Criado no lugar onde já existia uma capela de origens imprecisas (anterior ao século XVI), o santuário deve a sua popularidade a uma lenda local. Em 1883, uma camponesa da vizinha aldeia de Għarb disse ter ouvido, ao passar pela capela, uma voz que lhe pediu para entrar e recitar três ave-marias. À ocorrência de vários supostos milagres em anos seguintes atribuiu-se a graça de Nossa Senhora da Assunção, a quem a capela estava dedicada. Foi o bastante para começar a atrair peregrinos e ser oficializada como santuário mariano, com a consequente construção da basílica. A capela antiga foi incorporada no novo edifício, por trás do altar. Lá dentro mantém-se o quadro da Assunção de Nossa Senhora ao Céu, pintado em 1619 por Amadeo Perugino, de onde se diz que a voz falou a Karmni Grima – a aldeã que deu origem à lenda, e que se encontra ali sepultada. A fé da mais simples das pessoas pode não mover montanhas, mas não há dúvida de que tem criado muitos santuários.

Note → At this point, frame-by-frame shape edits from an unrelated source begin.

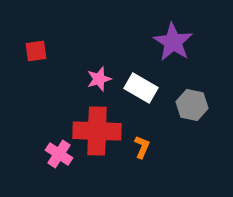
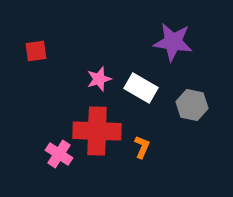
purple star: rotated 24 degrees counterclockwise
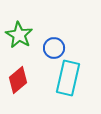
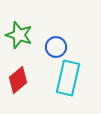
green star: rotated 12 degrees counterclockwise
blue circle: moved 2 px right, 1 px up
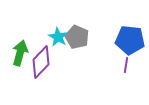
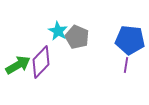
cyan star: moved 6 px up
green arrow: moved 2 px left, 12 px down; rotated 45 degrees clockwise
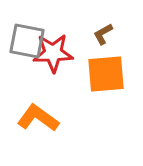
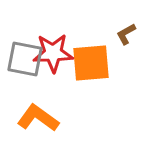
brown L-shape: moved 23 px right
gray square: moved 2 px left, 18 px down
orange square: moved 15 px left, 11 px up
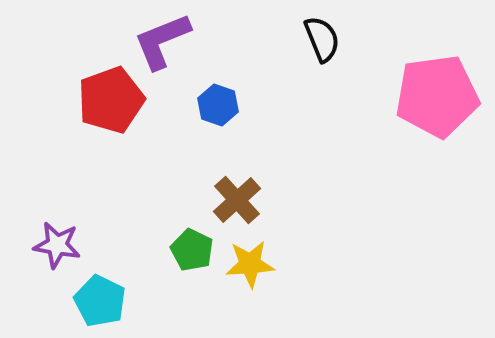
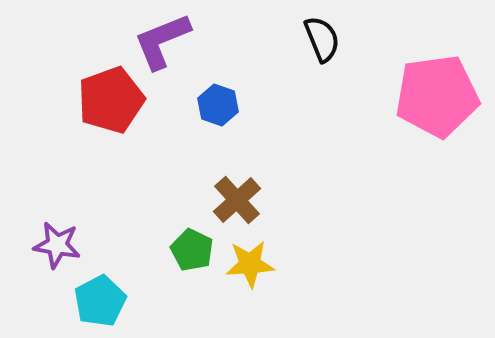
cyan pentagon: rotated 18 degrees clockwise
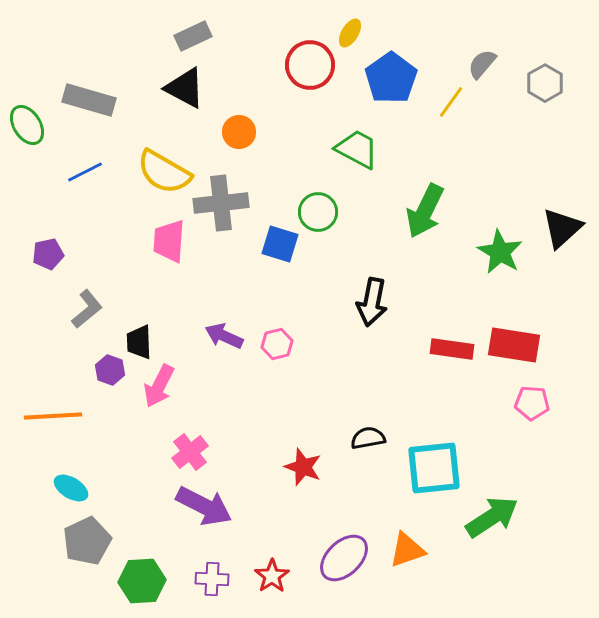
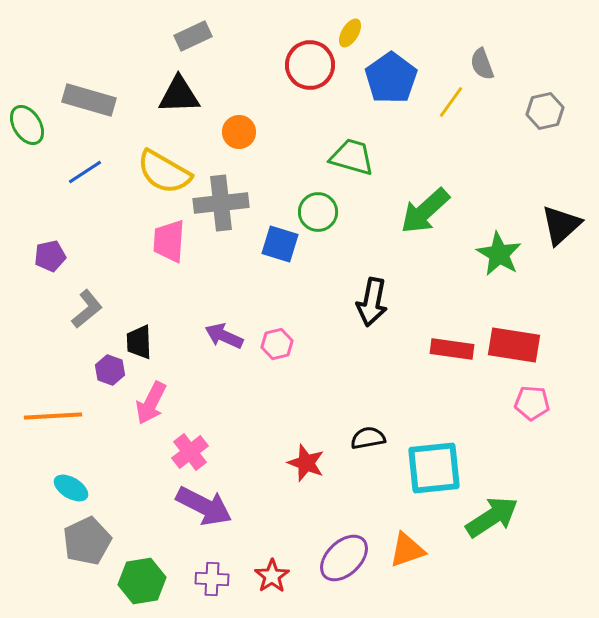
gray semicircle at (482, 64): rotated 60 degrees counterclockwise
gray hexagon at (545, 83): moved 28 px down; rotated 18 degrees clockwise
black triangle at (185, 88): moved 6 px left, 7 px down; rotated 30 degrees counterclockwise
green trapezoid at (357, 149): moved 5 px left, 8 px down; rotated 12 degrees counterclockwise
blue line at (85, 172): rotated 6 degrees counterclockwise
green arrow at (425, 211): rotated 22 degrees clockwise
black triangle at (562, 228): moved 1 px left, 3 px up
green star at (500, 252): moved 1 px left, 2 px down
purple pentagon at (48, 254): moved 2 px right, 2 px down
pink arrow at (159, 386): moved 8 px left, 17 px down
red star at (303, 467): moved 3 px right, 4 px up
green hexagon at (142, 581): rotated 6 degrees counterclockwise
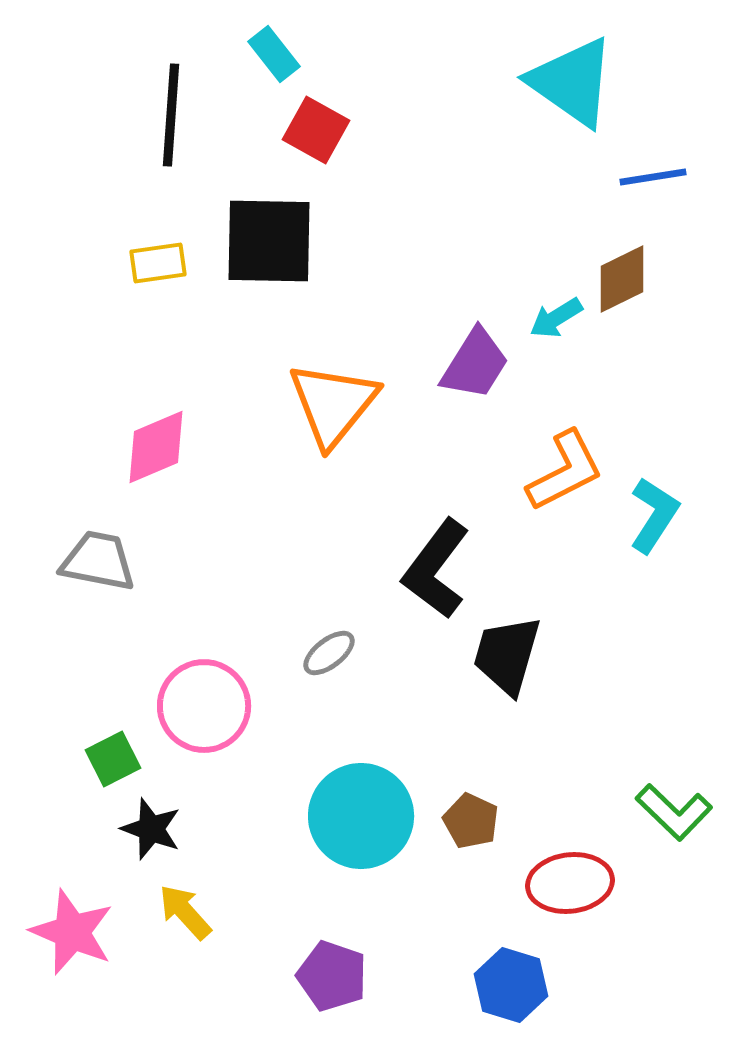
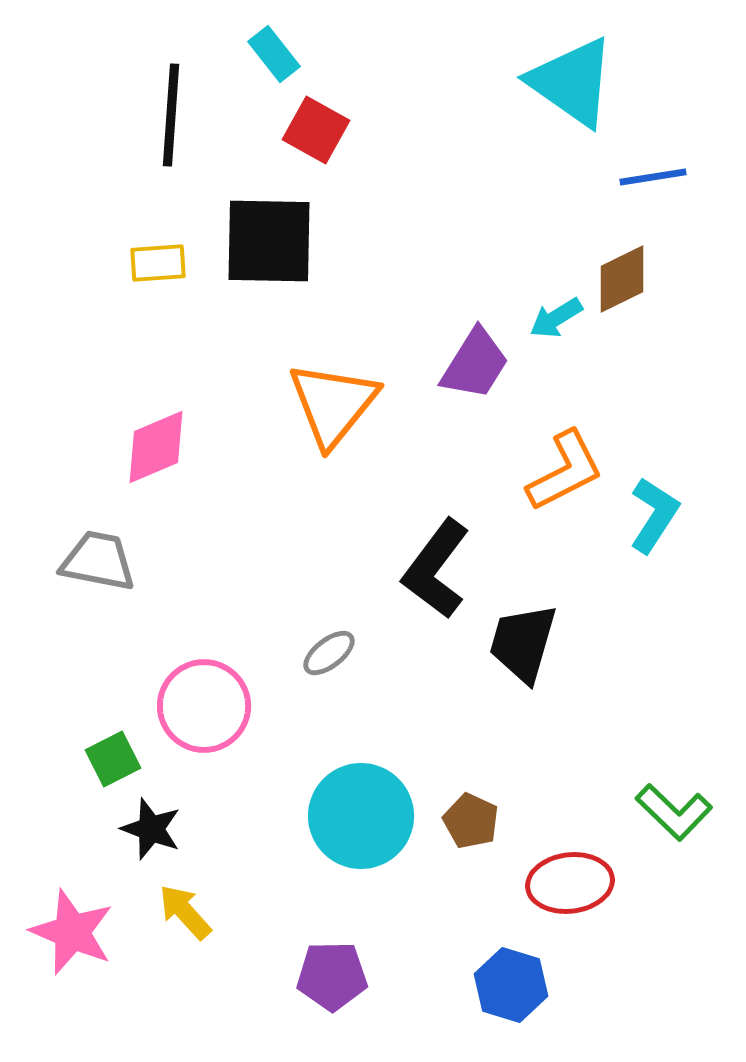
yellow rectangle: rotated 4 degrees clockwise
black trapezoid: moved 16 px right, 12 px up
purple pentagon: rotated 20 degrees counterclockwise
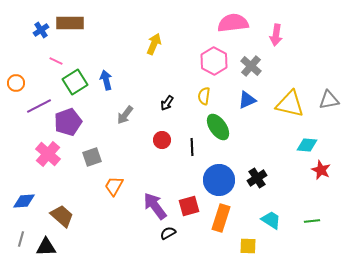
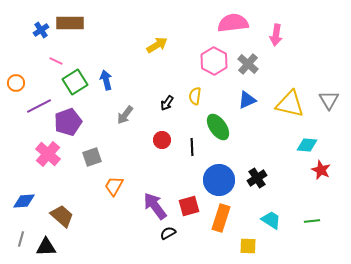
yellow arrow: moved 3 px right, 1 px down; rotated 35 degrees clockwise
gray cross: moved 3 px left, 2 px up
yellow semicircle: moved 9 px left
gray triangle: rotated 50 degrees counterclockwise
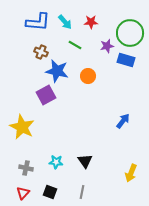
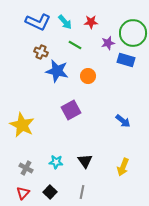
blue L-shape: rotated 20 degrees clockwise
green circle: moved 3 px right
purple star: moved 1 px right, 3 px up
purple square: moved 25 px right, 15 px down
blue arrow: rotated 91 degrees clockwise
yellow star: moved 2 px up
gray cross: rotated 16 degrees clockwise
yellow arrow: moved 8 px left, 6 px up
black square: rotated 24 degrees clockwise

Desaparecida, mas não esquecida
Até 2017, a razão principal pela qual a maioria dos visitantes ia a Gozo era uma formação rochosa a que deram o nome de Janela Azul: um arco de calcário perto da baía de Dwejra, com 28 metros de altura, desenhado pela erosão do vento e do mar ao longo de 500 anos. Estrela de filmes, anúncios e do turismo, incluída numa área de conservação especial, sucumbiu à violência do mar e desabou completamente na manhã de 8 de Março daquele ano fatídico, após vários dias de tempestades. Dela ficaram a memória, muitas fotos, e o nome num restaurante. Perdida a atracção maior, o local passou a capitalizar outras actividades: os mergulhos no Blue Hole, uma espécie de piscina de águas azuis límpidas, entre rochas, com um arco natural submerso a fazer de “porta de entrada” para o mar aberto; e os passeios de barco a partir do Mar Interior, uma lagoa semicircular de águas pouco profundas rodeada de falésias rochosas.
A antiga vocação piscatória do lugar é bem visível. No lado que não está ocupado pela escarpa, o Mar Interior é limitado por uma espécie de praia, uma faixa estreita de pedrinha arenosa, à volta da qual se acotovelam construções cúbicas exíguas de pedra maciça, sem janelas e com portas coloridas. Algumas têm toldos que avançam sobre plataformas cimentadas, e painéis solares nas açoteias. Rampas de betão entram pela água parada, onde flutuam várias pequenas embarcações simples, umas mais modernas, outras mais coloridas. Há pessoas a nadar, outras a apanhar sol, outras ainda apenas sentadas em cadeiras plásticas instaladas à porta dos casinhotos, observando o movimento na lagoa.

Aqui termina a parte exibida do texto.